═════ DATA RECORDS ═════

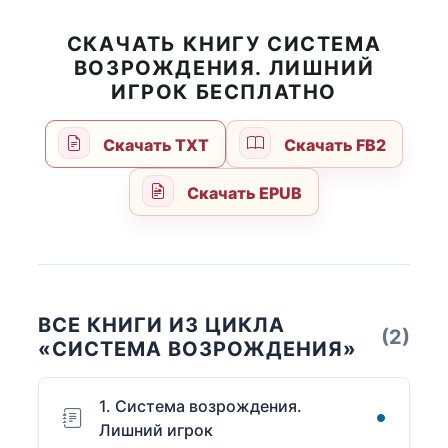
СКАЧАТЬ КНИГУ СИСТЕМА
ВОЗРОЖДЕНИЯ. ЛИШНИЙ
ИГРОК БЕСПЛАТНО
Скачать TXT
Скачать FB2
Скачать EPUB
ВСЕ КНИГИ ИЗ ЦИКЛА
(2)
«СИСТЕМА ВОЗРОЖДЕНИЯ»
1. Система возрождения.
Лишний игрок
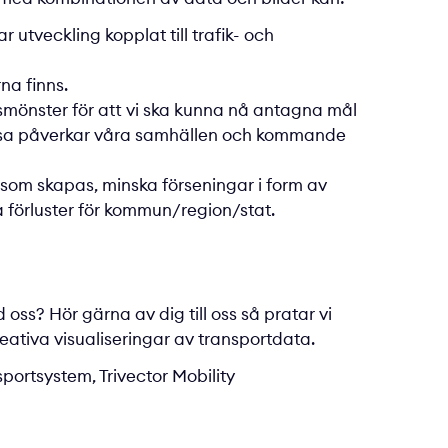
utveckling kopplat till trafik- och
na finns.
mönster för att vi ska kunna nå antagna mål
 resa påverkar våra samhällen och kommande
m skapas, minska förseningar i form av
ka förluster för kommun/region/stat.
oss? Hör gärna av dig till oss så pratar vi
eativa visualiseringar av transportdata.
ortsystem, Trivector Mobility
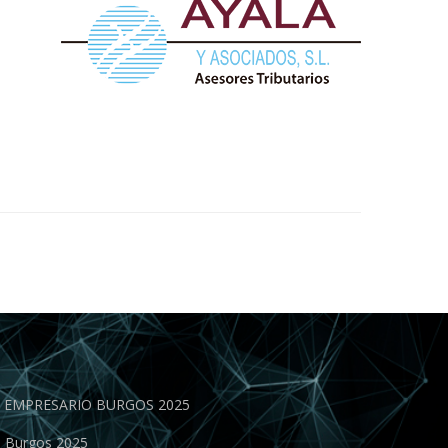
EN EMPRESARIO BURGOS 2025
o Burgos 2025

═════

The answer must consist of every line from the entries that holds the string "till".

• **OUTPUT**:
utveckling kopplat till trafik- och
oss? Hör gärna av dig till oss så pratar vi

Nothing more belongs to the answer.